* _WORK ITEM_:
Return every line of the entries that includes the word "with".

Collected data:
-- -- --

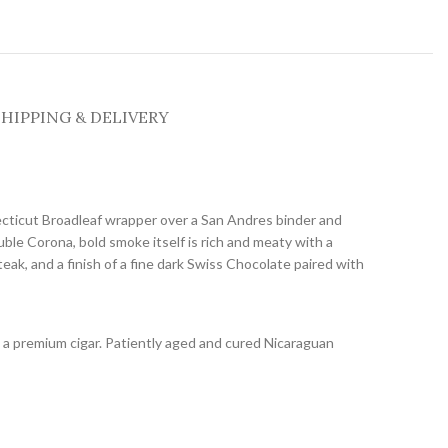
SHIPPING & DELIVERY
cticut Broadleaf wrapper over a San Andres binder and
ble Corona, bold smoke itself is rich and meaty with a
teak, and a finish of a fine dark Swiss Chocolate paired with
 a premium cigar. Patiently aged and cured Nicaraguan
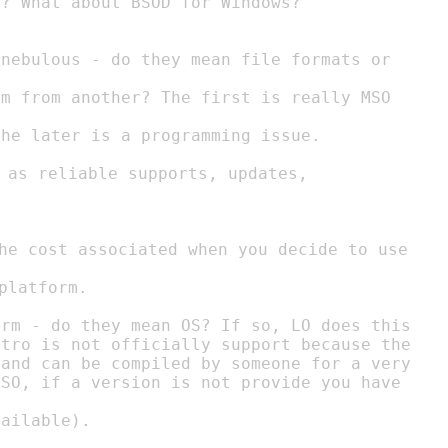
platform.

rm - do they mean OS? If so, LO does this

tro is not officially support because the

and can be compiled by someone for a very
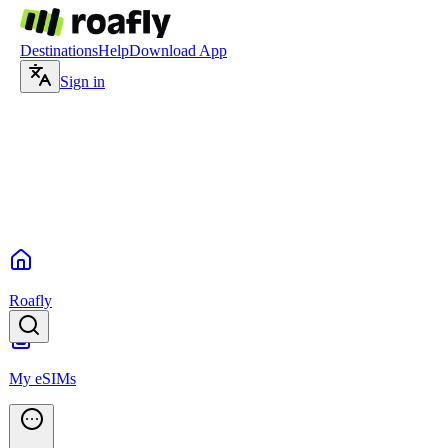
Destinations
Help
Download App
Sign in
Roafly
My eSIMs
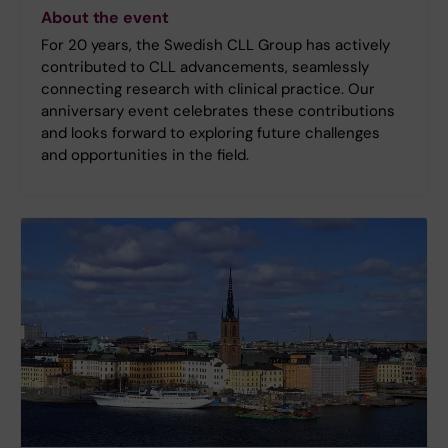
About the event
For 20 years, the Swedish CLL Group has actively
contributed to CLL advancements, seamlessly
connecting research with clinical practice. Our
anniversary event celebrates these contributions
and looks forward to exploring future challenges
and opportunities in the field.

-- -- --

* _WRITTEN ANSWER_:
ble Corona, bold smoke itself is rich and meaty with a
teak, and a finish of a fine dark Swiss Chocolate paired with
connecting research with clinical practice. Our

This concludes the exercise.